During some consultant activity I did at a client's I have discovered something very interesting. It seems like the current processing cycle as written in ObjectScript has trouble utilizing an SSD-based storage machine with five-digit IOPS.I have read some the articles including the one by Tony Pepper here, which is good for reference.
The article by Tony Pepper discusses "Random Read I/o Storage", which was exactly what I was testing. By looking at the "Specifications and Targets" section I can tell immediately what the difference is between performance as perceived by this article (and the others I've read so far) and the challenges we face on a highly capable machine such as the IBM V9000 storage or Hitachi Data Systems G200 (an up) configured with SSDs.
On Tony Pepper's article, the storage system is a 24-disk machine with 10K RPM disks. These machines can generate about 2880 host IOPS. On these conditions Cache excels in performance because disk seek times are considerably slower than the computer's RAM and the CPU's capability to span through data received from the storage machine.
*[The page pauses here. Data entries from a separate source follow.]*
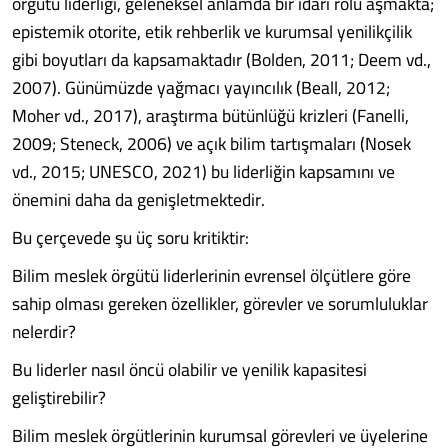
örgütü liderliği, geleneksel anlamda bir idari rolü aşmakta;
epistemik otorite, etik rehberlik ve kurumsal yenilikçilik
gibi boyutları da kapsamaktadır (Bolden, 2011; Deem vd.,
2007). Günümüzde yağmacı yayıncılık (Beall, 2012;
Moher vd., 2017), araştırma bütünlüğü krizleri (Fanelli,
2009; Steneck, 2006) ve açık bilim tartışmaları (Nosek
vd., 2015; UNESCO, 2021) bu liderliğin kapsamını ve
önemini daha da genişletmektedir.
Bu çerçevede şu üç soru kritiktir:
Bilim meslek örgütü liderlerinin evrensel ölçütlere göre
sahip olması gereken özellikler, görevler ve sorumluluklar
nelerdir?
Bu liderler nasıl öncü olabilir ve yenilik kapasitesi
geliştirebilir?
Bilim meslek örgütlerinin kurumsal görevleri ve üyelerine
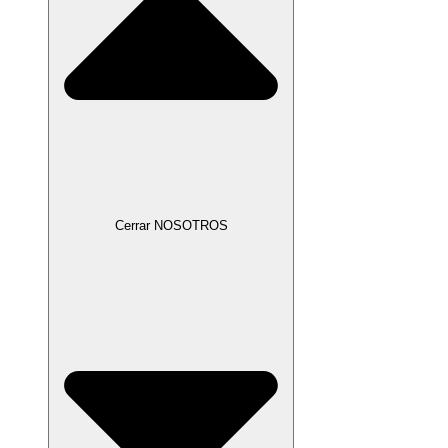
Cerrar NOSOTROS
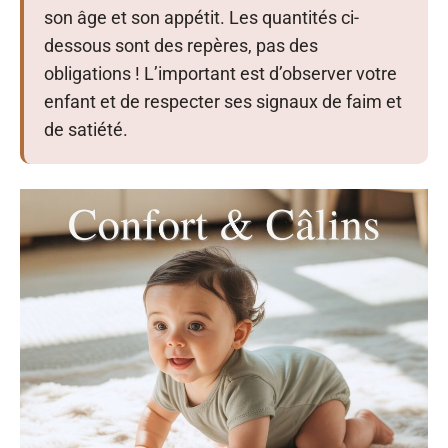
son âge et son appétit. Les quantités ci-
dessous sont des repères, pas des
obligations ! L’important est d’observer votre
enfant et de respecter ses signaux de faim et
de satiété.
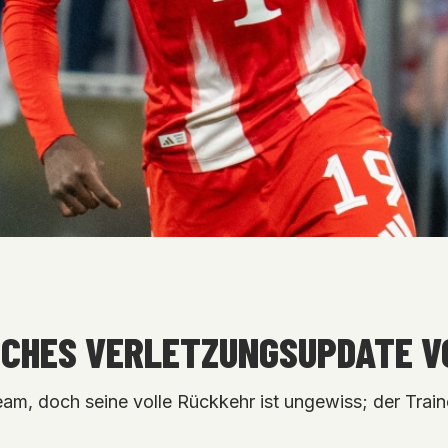
ISCHES VERLETZUNGSUPDATE 
am, doch seine volle Rückkehr ist ungewiss; der Train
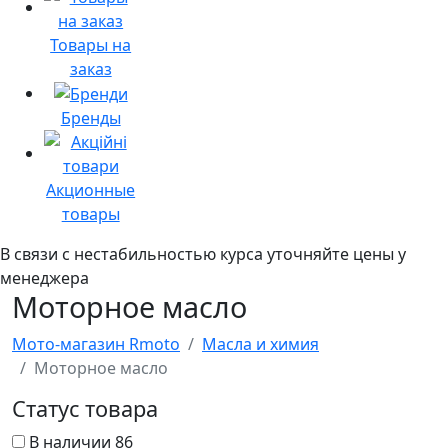
Товары на
заказ
Бренды
Акционные
товары
В связи с нестабильностью курса уточняйте цены у
менеджера
Моторное масло
Мото-магазин Rmoto
Масла и химия
Моторное масло
Статус товара
В наличии
86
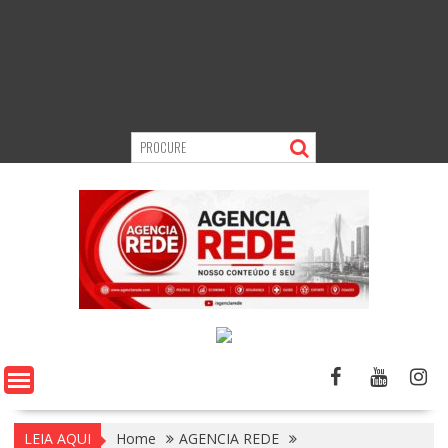
LEIA AQUI
Home
AGENCIA REDE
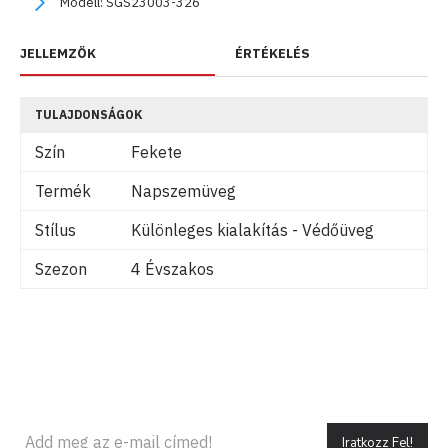
Modell:
SGS23003-326
JELLEMZŐK
ÉRTÉKELÉS
TULAJDONSÁGOK
Szín
Fekete
Termék
Napszemüveg
Stílus
Különleges kialakítás - Védőüveg
Szezon
4 Évszakos
Iratkozz Fel!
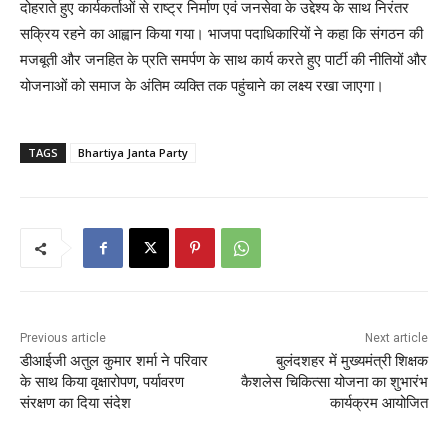
दोहराते हुए कार्यकर्ताओं से राष्ट्र निर्माण एवं जनसेवा के उद्देश्य के साथ निरंतर
सक्रिय रहने का आह्वान किया गया। भाजपा पदाधिकारियों ने कहा कि संगठन की
मजबूती और जनहित के प्रति समर्पण के साथ कार्य करते हुए पार्टी की नीतियों और
योजनाओं को समाज के अंतिम व्यक्ति तक पहुंचाने का लक्ष्य रखा जाएगा।
TAGS
Bhartiya Janta Party
Previous article
Next article
डीआईजी अतुल कुमार शर्मा ने परिवार
बुलंदशहर में मुख्यमंत्री शिक्षक
के साथ किया वृक्षारोपण, पर्यावरण
कैशलेस चिकित्सा योजना का शुभारंभ
संरक्षण का दिया संदेश
कार्यक्रम आयोजित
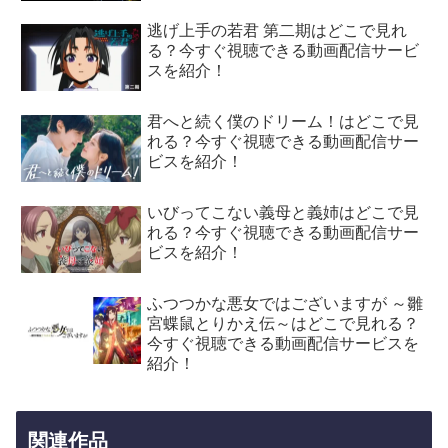
逃げ上手の若君 第二期はどこで見れ
る？今すぐ視聴できる動画配信サービ
スを紹介！
君へと続く僕のドリーム！はどこで見
れる？今すぐ視聴できる動画配信サー
ビスを紹介！
いびってこない義母と義姉はどこで見
れる？今すぐ視聴できる動画配信サー
ビスを紹介！
ふつつかな悪女ではございますが ～雛
宮蝶鼠とりかえ伝～はどこで見れる？
今すぐ視聴できる動画配信サービスを
紹介！
関連作品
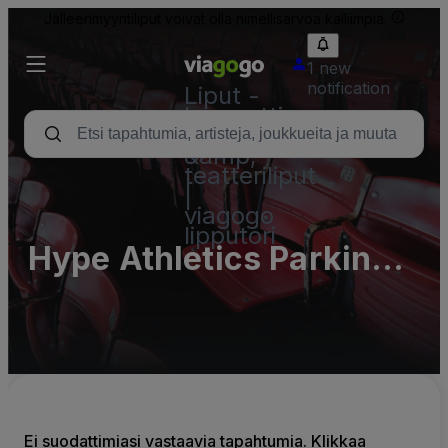
Jälleenmyyntiliput voivat olla nimellisarvoa kalliimpia.
1 new
notification
Liput -
konsertti,
urheilu
&amp;
teatteriliput
|
viagogo
lipputori
Hype Athletics Parking
Lots (InActive)
Ei suodattimiasi vastaavia tapahtumia. Klikkaa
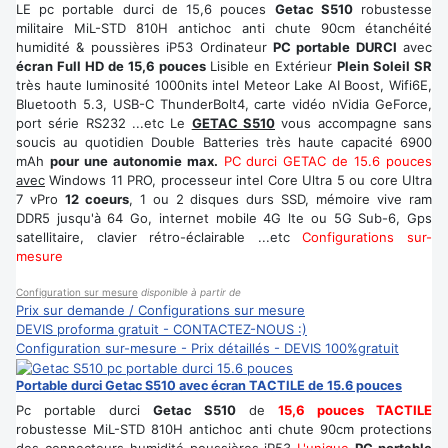
LE pc portable durci de 15,6 pouces
Getac S510
robustesse
militaire MiL-STD 810H antichoc anti chute 90cm étanchéité
humidité & poussières iP53 Ordinateur
PC portable DURCI
avec
écran Full HD de 15,6 pouces
Lisible en Extérieur
Plein Soleil SR
très haute luminosité 1000nits intel Meteor Lake AI Boost, Wifi6E,
Bluetooth 5.3, USB-C ThunderBolt4, carte vidéo nVidia GeForce,
port série RS232 ...etc Le
GETAC S510
vous accompagne sans
soucis au quotidien Double Batteries très haute capacité 6900
mAh
pour une autonomie max.
PC durci GETAC de 15.6 pouces
avec
Windows 11 PRO, processeur intel Core Ultra 5 ou core Ultra
7 vPro
12 coeurs
, 1 ou 2 disques durs SSD, mémoire vive ram
DDR5 jusqu'à 64 Go, internet mobile 4G lte ou 5G Sub-6, Gps
satellitaire, clavier rétro-éclairable ...etc
Configurations sur-
mesure
Configuration sur mesure
disponible à partir de
Prix sur demande / Configurations sur mesure
DEVIS proforma gratuit - CONTACTEZ-NOUS :)
Configuration sur-mesure - Prix détaillés - DEVIS 100%gratuit
Portable durci Getac S510 avec écran TACTILE de 15.6 pouces
Pc portable durci
Getac S510
de
15,6 pouces TACTILE
robustesse MiL-STD 810H antichoc anti chute 90cm protections
des connecteurs humidité poussières iP53
L'unique
PC portable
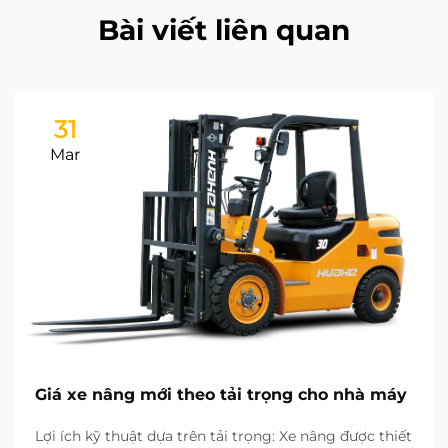
Bài viết liên quan
31
Mar
Giá xe nâng mới theo tải trọng cho nhà máy
Lợi ích kỹ thuật dựa trên tải trọng: Xe nâng được thiết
An IT process usually written by a programmer with medium skills benefits greatly from being able to run a $ORDER based loop on a global while performing the usual span of read, process, write tasks. Cache also takes into consideration that write operations are more expensive than read operation by implementing write bursts with the write daemon. Compared to a typical SQL server client cursor process, Cache eliminates the network bottleneck and latency caused by having to exchange data with the client all through the process as it reads data packets, processes and performs atomic writes for each record.
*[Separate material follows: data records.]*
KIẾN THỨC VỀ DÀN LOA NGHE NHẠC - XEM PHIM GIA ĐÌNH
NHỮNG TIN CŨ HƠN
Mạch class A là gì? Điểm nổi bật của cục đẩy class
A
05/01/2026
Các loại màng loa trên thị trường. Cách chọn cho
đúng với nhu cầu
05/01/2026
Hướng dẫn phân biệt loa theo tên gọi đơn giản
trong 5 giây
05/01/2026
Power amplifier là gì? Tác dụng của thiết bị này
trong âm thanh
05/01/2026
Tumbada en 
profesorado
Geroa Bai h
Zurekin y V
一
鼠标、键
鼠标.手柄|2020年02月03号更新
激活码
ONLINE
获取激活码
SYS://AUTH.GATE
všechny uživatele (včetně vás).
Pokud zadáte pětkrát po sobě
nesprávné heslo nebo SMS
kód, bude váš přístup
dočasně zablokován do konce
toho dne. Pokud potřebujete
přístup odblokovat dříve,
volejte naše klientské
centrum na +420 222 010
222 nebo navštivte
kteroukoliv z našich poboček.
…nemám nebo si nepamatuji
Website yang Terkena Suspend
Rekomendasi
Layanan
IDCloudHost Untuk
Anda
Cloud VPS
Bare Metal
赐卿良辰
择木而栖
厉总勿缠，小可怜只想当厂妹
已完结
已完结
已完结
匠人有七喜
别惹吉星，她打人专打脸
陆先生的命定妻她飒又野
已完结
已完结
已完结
The big difference comes when the storage system is much more capable than 2880 IOPS. New SSD based systems provide typically 60,000 IOPS and I have found that to be a game changer when trying to apply the same work practice as mentioned before ($O, read, process, write). In my test I took a 160GB global and wrote a simple process that starts at a random point from that global, spans forward with a $O run, advancing by about 200 records each 10 records read (to force a new seek out of the current block), reads the node at the current iterator and optionally writes the same data on it. My aim was to squeeze as much as IOPS I can get from the storage controller. I ran multiple jobs of that process experimenting with the numbers by changing the number of read and R/W processes.
The outcome was quite surprising. At first I had some disappointing results and I couldn't see any resource used up its maximum - neither storage nor host. So I then increased the number of jobs and then had to face some challenges keeping the virtual machine responsive. I later discovered that the problem was a break of balance cause by the write daemon waking up for its delayed write which requires CPU while the machine's resources were almost exhausted after I kept increasing load to its maximum capacity.
I then realized that the real issue here is with reads. One ObjectScript Interpeted process on the test machine doing a simple $ORDER run with a simple read (Set X=^GLOBAL(SUBSCRIPT...) ) could only employ the storage machine for a few hundreds of IOPS. The CPU overhead involved in executing the ObjectScript code makes the read ineffective. Each line I optimized raised the IOPS count. The best I got with the test machine was about 8000 IOPS. On that same machine, running an Integrity Check utilizes about 40,000 IOPS and I could never reach that high with ObjectScript code.
Now back to the SQL Server scenario. In SQL Server - what the client usually does is ask for a result set. By asking for a result set it hints the SQL server on how the full data criteria is going to be, and then the SQL server can run its highest possible efficient code to obtain the data in read-ahead chunks. The practice is fairly efficient because the client process does mean to read through all that data and this is not just a statistical mechanism assuming that the client is going to want the next/adjacent block of data. The client-server protocol is also designed to read chunks of data, reducing the network overhead. Writes can also be aggregated by using server-specific techniques (certain kinds of transactions, delayed writes).
What I'm looking for is a similar mechanism where I can hint the server on the required result set and expect a CPU-efficient process to manage the task. ObjectScript will function differently depending on how strong the CPU is, but I estimate that with something considered as a high-end server today is going to be slow on 20,000+ IOPS.
This worries me when I think about the many programmers I know who maintain code migrated from [IMD]SM and still code in ObjectScript. On heavy load processes, their programs usually do nested $ORDER loops doing random reads, processing and writing. For them, usually a storage upgrade used to be salvation. Now it seems like these processes some sort of a limitation that's going to be hard to defeat: random reads on an efficient storage controller requires a handful of CPU time and there's still the CPU time required to do that processing the program wanted to do to the data in the first place. So we might be seeing some weird cache servers consuming 100% CPU while the reason for that might no be inefficient code, but the exact opposite - very efficient code with minimum lines between READ commands.
There could of course be a different direction I have not thought of or I could be running the tests wrong and I will of course appreciate any input.
One final note: Cache is super fast. Those SSD/60,000IOPS high end machines are at this point cutting edge technologies for very specific customers. What concerns me now is how InterSystems is going to handle that kind of hardware if/when it becomes a commodity. I'm quite sure Cache is going to keep being super fast when that future is to become present. Just as it handles machines with 24+ CPUs today when it used to have issues with it in the past.